Country diary: tiny shield lichen tell a big story

In the trash under trees battered by storms lie sticks covered with what looks like flaky aluminium. This stuff is shield lichen, Parmelia sulcata, which is still alive, even though the branches it grew on are now rotting on the ground. Shield lichen is a foliose lichen, the ones that form leafy lobes called thalli. These are about 5mm wide, loosely attached in sprawly rosettes, and grow on branches, twigs and tree trunks. From a distance, the lichen is silvery grey but looking closer, the thalli have a bluey-green cast.

Lichens are an intimate association, a symbiosis, between different and unrelated microorganisms – alga and fungus. The shield lichen is a community that includes Marchandiomyces and Nesolechia fungi, which create the architecture that harbours the single-celled green alga Trebouxia – a photobiont, turning sunlight into carbohydrates for the fungi and receiving some nutrients and vitamins in return. Shield lichen are fairly resistant to pollution and so are cosmopolitan and common, and their thalli grow 2mm-5mm in a year.

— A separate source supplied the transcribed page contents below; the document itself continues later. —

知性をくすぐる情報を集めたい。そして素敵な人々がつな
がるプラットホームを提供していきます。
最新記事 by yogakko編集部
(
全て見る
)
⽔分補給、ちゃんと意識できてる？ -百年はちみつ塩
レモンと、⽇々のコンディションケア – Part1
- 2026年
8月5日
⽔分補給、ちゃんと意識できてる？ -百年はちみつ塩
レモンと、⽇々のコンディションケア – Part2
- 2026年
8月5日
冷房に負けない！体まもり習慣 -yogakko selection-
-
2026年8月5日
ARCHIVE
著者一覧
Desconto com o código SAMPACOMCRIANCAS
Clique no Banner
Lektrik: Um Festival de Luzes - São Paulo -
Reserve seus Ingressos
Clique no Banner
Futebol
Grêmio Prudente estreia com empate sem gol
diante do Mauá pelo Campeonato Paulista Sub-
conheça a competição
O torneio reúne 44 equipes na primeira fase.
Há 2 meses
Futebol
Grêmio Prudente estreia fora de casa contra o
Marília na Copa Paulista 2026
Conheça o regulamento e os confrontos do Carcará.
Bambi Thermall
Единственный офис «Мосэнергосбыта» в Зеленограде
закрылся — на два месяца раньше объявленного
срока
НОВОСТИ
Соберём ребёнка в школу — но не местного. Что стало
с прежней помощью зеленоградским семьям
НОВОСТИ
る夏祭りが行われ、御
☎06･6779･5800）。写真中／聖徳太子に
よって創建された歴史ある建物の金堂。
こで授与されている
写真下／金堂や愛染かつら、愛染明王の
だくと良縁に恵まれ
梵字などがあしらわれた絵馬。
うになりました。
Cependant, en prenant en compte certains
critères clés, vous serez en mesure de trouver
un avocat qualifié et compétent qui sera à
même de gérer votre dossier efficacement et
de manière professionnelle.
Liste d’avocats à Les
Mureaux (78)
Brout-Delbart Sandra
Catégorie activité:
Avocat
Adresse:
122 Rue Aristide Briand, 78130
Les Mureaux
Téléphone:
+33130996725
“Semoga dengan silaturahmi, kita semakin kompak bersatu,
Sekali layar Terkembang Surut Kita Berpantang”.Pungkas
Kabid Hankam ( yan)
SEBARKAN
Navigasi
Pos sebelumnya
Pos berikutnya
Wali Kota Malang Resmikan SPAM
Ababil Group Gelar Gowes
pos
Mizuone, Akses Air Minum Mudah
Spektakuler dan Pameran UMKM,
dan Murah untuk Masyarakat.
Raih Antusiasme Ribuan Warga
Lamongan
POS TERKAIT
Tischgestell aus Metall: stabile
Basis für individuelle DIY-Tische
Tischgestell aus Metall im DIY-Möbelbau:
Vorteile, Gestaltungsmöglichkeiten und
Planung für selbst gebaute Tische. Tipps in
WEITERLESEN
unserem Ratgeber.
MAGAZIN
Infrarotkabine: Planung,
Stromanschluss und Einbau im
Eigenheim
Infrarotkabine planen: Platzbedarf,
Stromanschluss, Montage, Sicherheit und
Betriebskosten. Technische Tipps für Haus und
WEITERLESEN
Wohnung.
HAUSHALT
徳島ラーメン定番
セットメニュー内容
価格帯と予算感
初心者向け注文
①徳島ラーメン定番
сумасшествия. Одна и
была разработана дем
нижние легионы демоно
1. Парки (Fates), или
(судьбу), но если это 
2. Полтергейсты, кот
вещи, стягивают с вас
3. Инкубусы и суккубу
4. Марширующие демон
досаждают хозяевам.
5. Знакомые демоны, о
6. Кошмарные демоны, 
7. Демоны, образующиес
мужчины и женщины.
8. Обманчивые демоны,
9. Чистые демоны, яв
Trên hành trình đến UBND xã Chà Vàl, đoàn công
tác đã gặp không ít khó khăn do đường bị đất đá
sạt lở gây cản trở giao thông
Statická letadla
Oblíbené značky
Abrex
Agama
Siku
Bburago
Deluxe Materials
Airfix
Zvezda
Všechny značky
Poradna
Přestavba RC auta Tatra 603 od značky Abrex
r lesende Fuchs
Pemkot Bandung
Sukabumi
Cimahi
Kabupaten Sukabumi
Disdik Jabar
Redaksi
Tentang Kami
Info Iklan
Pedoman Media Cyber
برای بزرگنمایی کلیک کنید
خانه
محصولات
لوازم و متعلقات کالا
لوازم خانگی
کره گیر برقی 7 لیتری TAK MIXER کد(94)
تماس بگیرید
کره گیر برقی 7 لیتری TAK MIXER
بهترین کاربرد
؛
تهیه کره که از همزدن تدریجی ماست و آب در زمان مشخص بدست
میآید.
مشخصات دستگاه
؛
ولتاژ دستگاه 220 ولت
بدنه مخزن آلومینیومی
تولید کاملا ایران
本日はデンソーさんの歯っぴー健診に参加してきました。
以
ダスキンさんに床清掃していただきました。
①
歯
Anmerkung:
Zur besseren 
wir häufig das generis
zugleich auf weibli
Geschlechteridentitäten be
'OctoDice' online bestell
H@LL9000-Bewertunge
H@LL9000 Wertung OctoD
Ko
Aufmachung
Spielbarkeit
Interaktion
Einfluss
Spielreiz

There are some species, particularly those growing on rock in the Arctic, that only grow 0.5mm a year and there are individuals that are 5,000 years old.

The study of lichenometry over the past 25 years uses the growth rates of lichens to tell the story of climatic change and how long rock surfaces and glacial deposits in the Arctic have been exposed. That these complex and sophisticated living communities of very different organisms can be read as historical documents is fascinating. Looking at the shield lichen under the trees growing on something that is already dead, I wonder what it can tell us. Will the chronicles in its thalli be read like ancient illuminated texts that hold secrets about what lies beyond the world as we see it? Is it sensitive to extra-terrestrial forces? Did it pick up anything from the “heatwave” of masers – microwave lasers – that burst from the new star, called G358-MM1, 22,000 light years away last year?

We are, despite our destructive self-obsessions, communities of organisms affected by the universe. With only this rapidly changing planet to cling to like a dead stick, perhaps lichens can also be read as the poetry of peaceful coexistence.